Вчера на съезде сидел в 6-м или 7-м ряду. Оглянулся: Борис Пастернак. Я пошел к нему, взял его в передние ряды (рядом со мной было свободное место). Вдруг появляются Каганович, Ворошилов, Андреев, Жданов и Сталин. Что сделалось с залом! А ОН стоял, немного утомленный, задумчивый и величавый. Чувствовалась огромная привычка к власти. Сила и в то же время что-то женственное, мягкое. Я оглянулся: у всех были влюбленные, нежные, одухотворенные и смеющиеся лица. Видеть его — просто видеть — для всех нас было счастьем. К нему все время обращалась с какими-то разговорами Демченко. И мы все ревновали, завидовали — счастливая! Каждый его жест воспринимали с благоговением. Никогда я даже не считал себя способным на такие чувства. Когда ему аплодировали, он вынул часы (серебряные) и показал аудитории с прелестной улыбкой — все мы так и зашептали: «Часы, часы, он показал часы», — и потом, расходясь, уже возле вешалок вновь вспоминали об этих часах. Пастернак шептал мне все время о нем восторженные слова, а я ему, и оба мы в один голос сказали: «Ах, эта Демченко, заслоняет его!»
Домой мы шли вместе с Пастернаком и оба упивались нашей радостью.
Прочитав это, я подумал: «Неужели и у них тоже эта
Когда в дневнике К.И. читала об их (то есть Чуковского и Пастернака. — Б. С.) искренней любви к «вурдалаку», я подумала — ведь это истерика. И еще, что подо всем этим все же был и страх — «страх Божий». Сужу по себе, по своему впечатлению, когда — единственный раз слышала и видела Сталина, выступавшего на съезде (1936?) по поводу конституции. Я его обожала! Власть — всевластность — желание броситься под колесницу Джаггернаута Отец, Бог — полюби меня!
Откровенное признание это укрепило мои подозрения. Укрепило настолько, что я даже осмелюсь внести в это объяснение Татьяны Максимовны небольшую поправку. «Подо всем этим был и страх», — пишет она. Так вот — не «и страх», а — только страх. Ничего, кроме страха.
Когда советская власть рухнула, плотная завеса над тайнами КГБ стала постепенно приоткрываться. Стали появляться статьи, в которых всерьез обсуждались самые невероятные фантазии, легенды, слухи, связанные с таинственной деятельностью всесильного ведомства. И то и дело стало мелькать в этих статьях слово «зомби». Были, мол, там у них, в их секретных лабораториях, созданы лучи, с помощью которых любого человека можно было превратить в зомби. Пооблучают высоколобого интеллигента, славящегося независимостью своих суждений, такими лучами, и он превратится в живую куклу, биоробота, покорно выполняющего чужую волю.

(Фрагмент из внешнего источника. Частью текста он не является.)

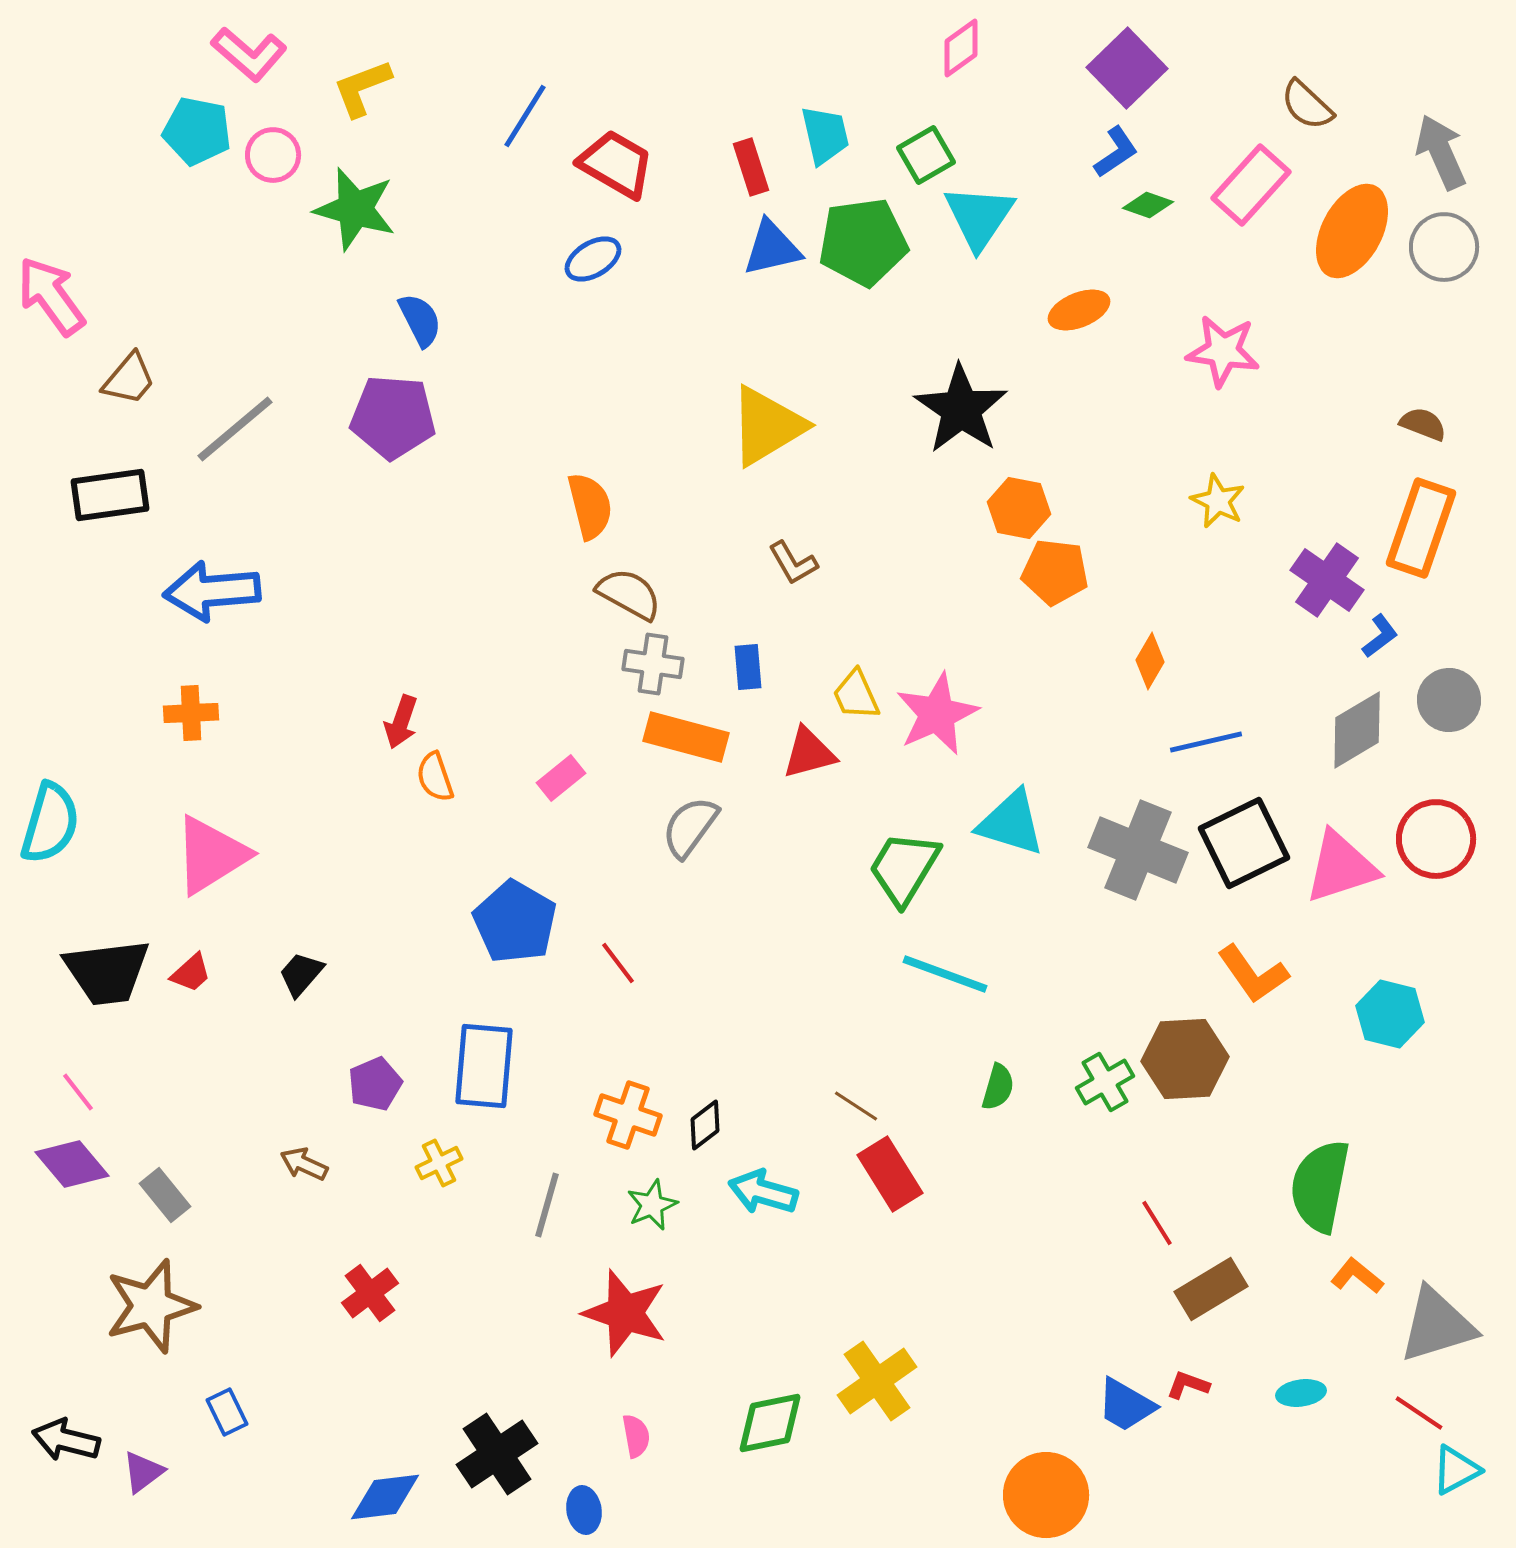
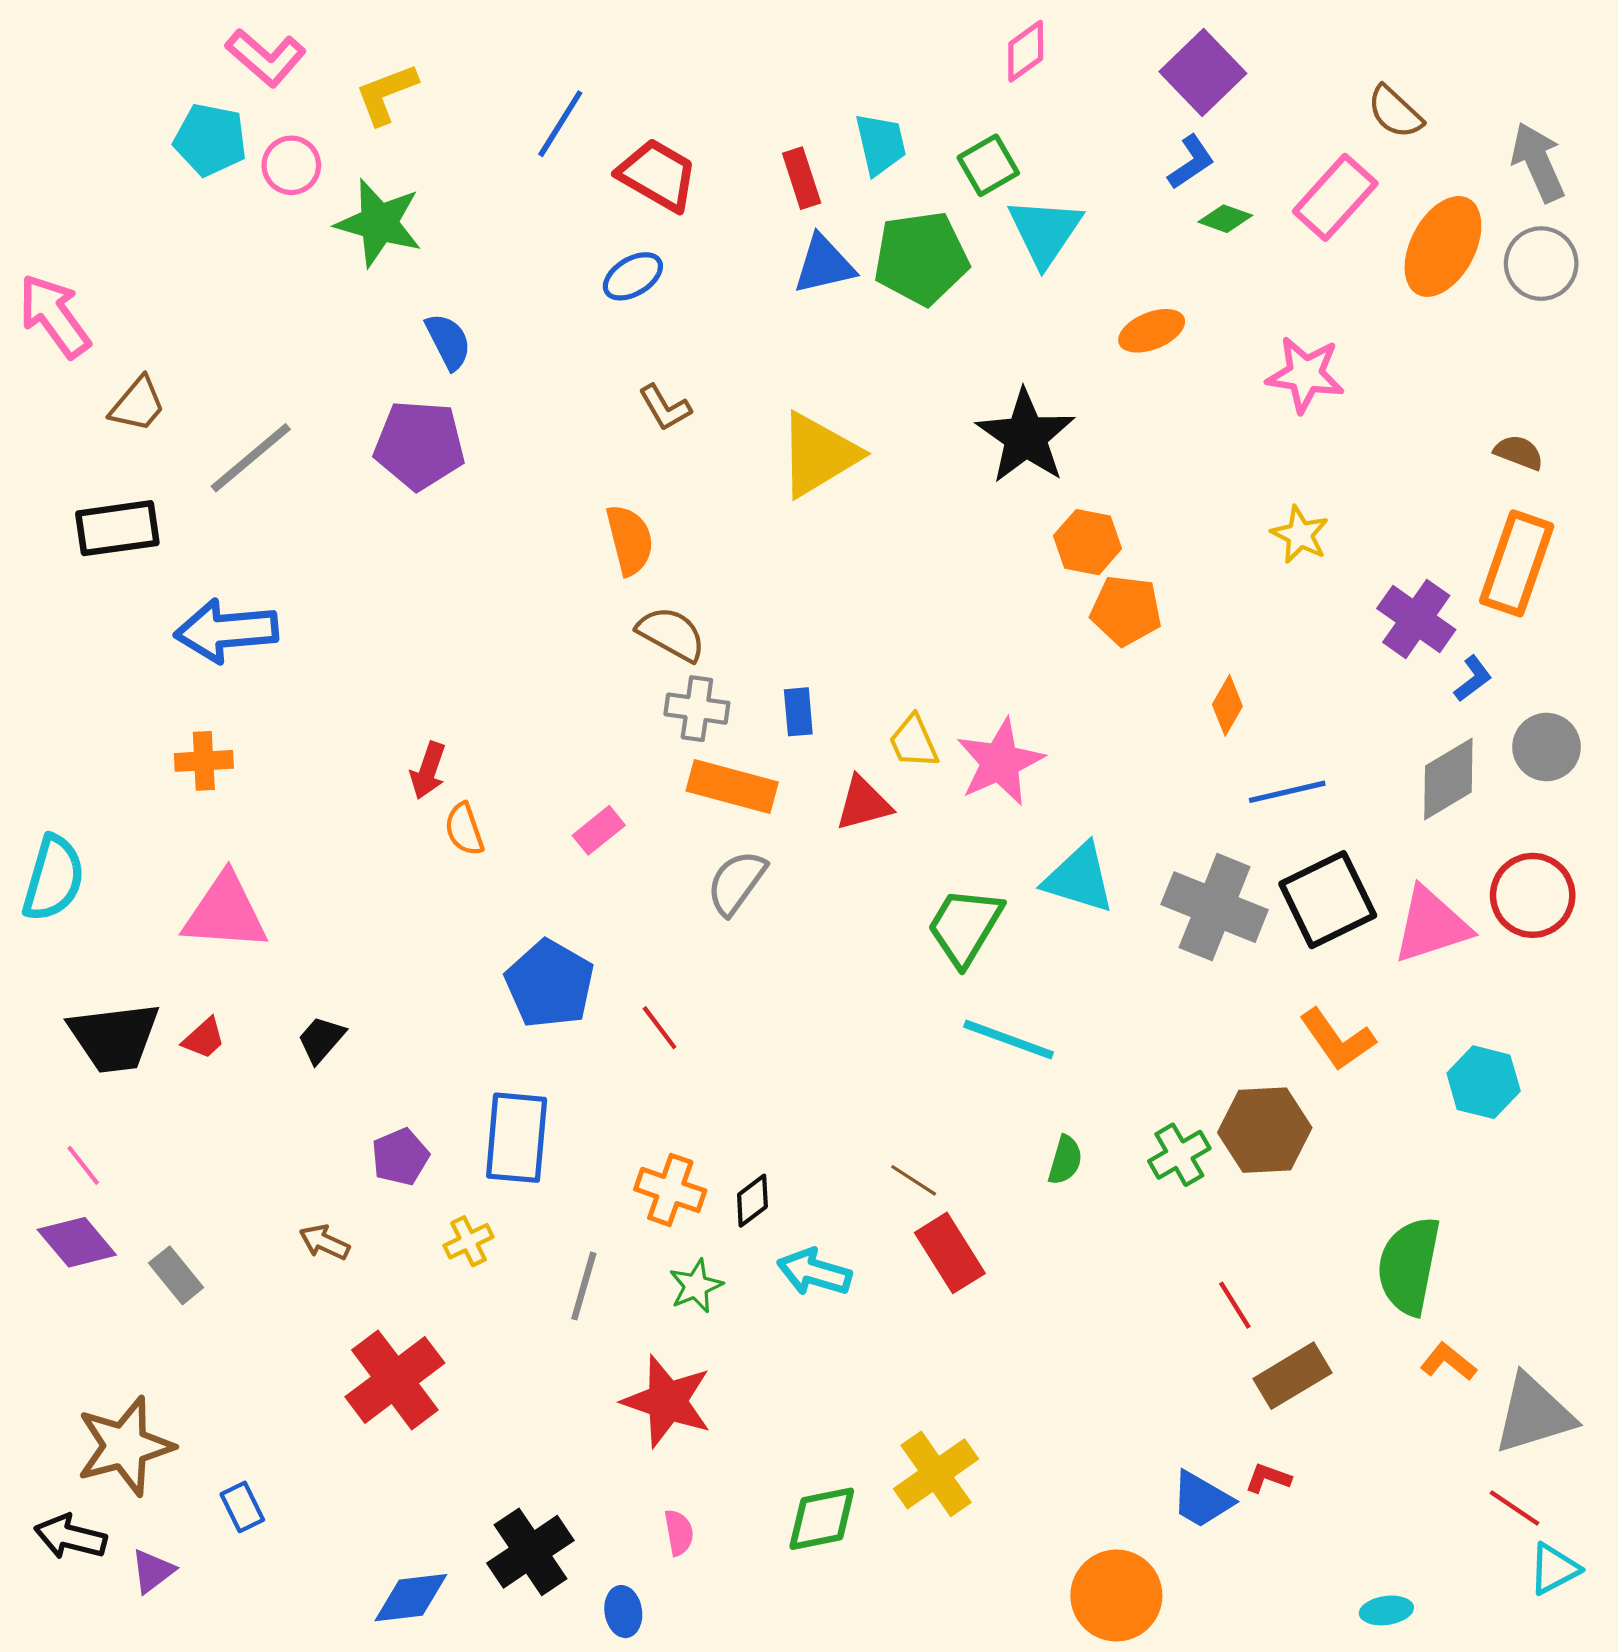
brown L-shape: (793, 563) -> (665, 408), moved
pink triangle: (211, 855) -> (225, 912), turned 36
red cross: (370, 1293) -> (395, 1380), size x1.6
brown star: (151, 1306) -> (125, 1446), moved
cyan ellipse: (1301, 1393) -> (1386, 1610), moved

Ни к какому определенному выводу авторы тех статей так, кажется, и не пришли. Вопрос остался открытым: то ли в самом деле были у них эти лучи, то ли все это выдумки, плод испуганной интеллигентской фантазии.
Но я-то точно знал, что такие лучи у них действительно были.

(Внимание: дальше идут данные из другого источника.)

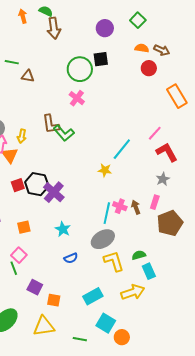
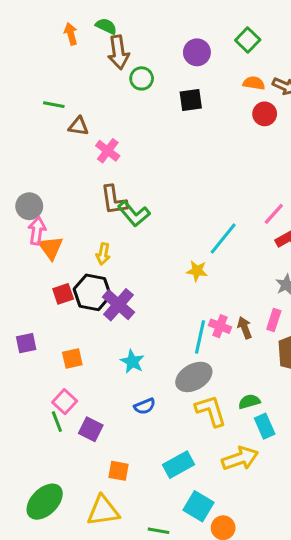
green circle: (80, 69) -> (142, 78), moved, size x0.6
pink cross: (77, 98) -> (108, 151), moved
yellow arrow: (22, 136) -> (103, 254), moved
purple square: (35, 287) -> (91, 429), moved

В конце 80-х, когда «жидивська вера полегчила», как, бывало, говаривал мой отец, когда ему мерещились некоторые государственные послабления, я впервые пересек границу «большой зоны». Первой моей «заграницей» стала Германия. Там я встретился со своим другом-эмигрантом Геной Файбусовичем (Борисом Хазановым) — тем самым, которому наши славные органы хотели приписать авторство 66-го сонета Шекспира.
В отличие от других моих друзей-эмигрантов, он без особого интереса относился к переменам, происходившим в нашем отечестве. Когда я спросил его о причинах этого вялого интереса, он сказал:
— Я не верю, что советская власть рухнула. Она будет существовать до тех пор, пока существует КГБ. А КГБ будет существовать вечно.
Я возражал. Говорил, что тайная полиция — не изобретение советской системы, что аналогичные структуры существуют во всех странах. Что КГБ будет служить новой власти так же, как он служил прежней.
— Вот ведь раньше меня не выпускали за рубеж. А теперь — выпустили. Кто выпустил? Да тот же самый КГБ. Почему? Потому что приказали. Что им прикажут, то они и будут делать!
Гена в ответ на эти мои оптимистические прогнозы только грустно покачал головой. И сказал:
— КГБ — это не просто тайная полиция. Это совсем другое.
Не помню, что и как отвечал я на это. По вечной моей склонности к спору, наверно, что-то отвечал. Но в глубине души сразу с ним согласился. Я ведь тоже — может быть, не так хорошо, как Гена, потому что, в отличие от него, не был «за той стеной», — но достаточно хорошо знал, что КГБ — это не просто тайная полиция. Что это — совсем другое.